Il a assuré les Français que l'exécutif travaillait à une amélioration de leurs conditions de vie. "Je sais qu'il y a de l'impatience, je la partage", a-t-il dit. "Progressivement, j'en suis sûr, votre quotidien va s'améliorer parce que le gouvernement est sur la bonne voie et surtout il s'est attaqué à la racine des problèmes".
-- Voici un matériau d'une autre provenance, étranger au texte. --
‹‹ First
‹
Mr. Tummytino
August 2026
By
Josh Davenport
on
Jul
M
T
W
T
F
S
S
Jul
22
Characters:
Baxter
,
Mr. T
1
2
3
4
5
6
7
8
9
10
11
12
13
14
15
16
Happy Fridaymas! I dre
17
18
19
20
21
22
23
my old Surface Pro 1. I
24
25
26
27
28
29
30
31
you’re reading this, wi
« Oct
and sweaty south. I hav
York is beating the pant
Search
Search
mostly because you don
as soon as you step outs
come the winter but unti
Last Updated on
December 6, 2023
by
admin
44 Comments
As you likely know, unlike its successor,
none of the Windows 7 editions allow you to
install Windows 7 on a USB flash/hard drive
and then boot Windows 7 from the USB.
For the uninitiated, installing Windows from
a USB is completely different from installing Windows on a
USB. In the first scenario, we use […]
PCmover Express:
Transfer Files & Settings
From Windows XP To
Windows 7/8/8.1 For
Le président promet de l'écoute et du dialogue

"Nous avons à transformer en profondeur l'Etat et nos fonctions publiques (...), nous devons aussi changer les règles de notre retraite pour qu'elles soient les mêmes pour tous les Français", a-t-il souligné. "Nous devons aussi permettre à nos policiers et à nos gendarmes de mieux relever les défis du quotidien comme de la lutte contre le terrorisme en leur donnant davantage de moyens, en simplifiant aussi les procédures du quotidien".

Alors que les tensions sont fortes avec les élus locaux, Emmanuel Macron a promis "de l'écoute, du dialogue et de s'appuyer sur toutes les forces du progrès et de la réforme, les associations, les élus locaux dans tous nos territoires et en particulier nos maires". "Nous avons besoin en ces temps troubles de toutes les énergies de la nation et de toutes les bonnes volontés", a-t-il ajouté.
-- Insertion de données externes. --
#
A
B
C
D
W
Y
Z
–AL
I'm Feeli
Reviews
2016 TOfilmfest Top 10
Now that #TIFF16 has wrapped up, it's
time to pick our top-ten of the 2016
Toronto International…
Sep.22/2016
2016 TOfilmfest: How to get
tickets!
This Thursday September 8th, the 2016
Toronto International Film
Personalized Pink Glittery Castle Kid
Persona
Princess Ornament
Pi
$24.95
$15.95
Un duo Castaner-Nuñez à l'Intérieur

Le remaniement gouvernemental a été annoncé ce matin par communiqué de la présidence de la République. Le nouveau gouvernement comprend 34 membres (hors Premier ministre) dont 15 personnes issues de la société civile.

Le "marcheur" Christophe Castaner, fidèle d'Emmanuel Macron, a été nommé au ministère de l'Intérieur, où il sera secondé par Laurent Nuñez, le patron de la sécurité intérieure (DGSI), qui devient secrétaire d'Etat à l'Intérieur. M. Castaner quittera la tête de LaREM "dans les jours qui viennent", a-t-il précisé mardi.
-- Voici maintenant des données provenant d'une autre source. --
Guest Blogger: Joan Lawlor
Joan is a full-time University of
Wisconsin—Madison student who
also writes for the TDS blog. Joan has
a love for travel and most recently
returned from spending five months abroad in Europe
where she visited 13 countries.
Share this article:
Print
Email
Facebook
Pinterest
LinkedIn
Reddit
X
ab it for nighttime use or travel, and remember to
Par ailleurs, le centriste "constructif" Franck Riester est nommé au ministère de la Culture, Didier Guillaume, ancien patron des sénateurs socialistes, est nommé ministre de l'Agriculture et le Modem Marc Fesneau est nommé ministre chargé des relations avec le Parlement.

Le grand ministère des Territoires, un geste envers les collectivités

Un autre changement notable lors de ce remaniement est la formation d'un grand ministère des Territoires, piloté par Jacqueline Gourault, ancienne secrétaire d'Etat à l'Intérieur, qui est donc nommée ministre des Territoires.

Ce nouveau ministère (qui remplace celui de la Cohésion des territoires) est doté de deux autres ministres en renfort, Sébastien Lecornu, en charge des Collectivités et Julien Denormandie, en charge de la Ville et du Logement.

Enfin, Gabriel Attal devient secrétaire d'Etat à l'Education, Emmanuelle Wargon secrétaire d'Etat à la Transition écologique, Christelle Dubos secrétaire d'Etat aux Solidarités et la Santé, et Agnès Pannier-Runacher secrétaire d'Etat auprès du ministre de l'Economie et des Finances.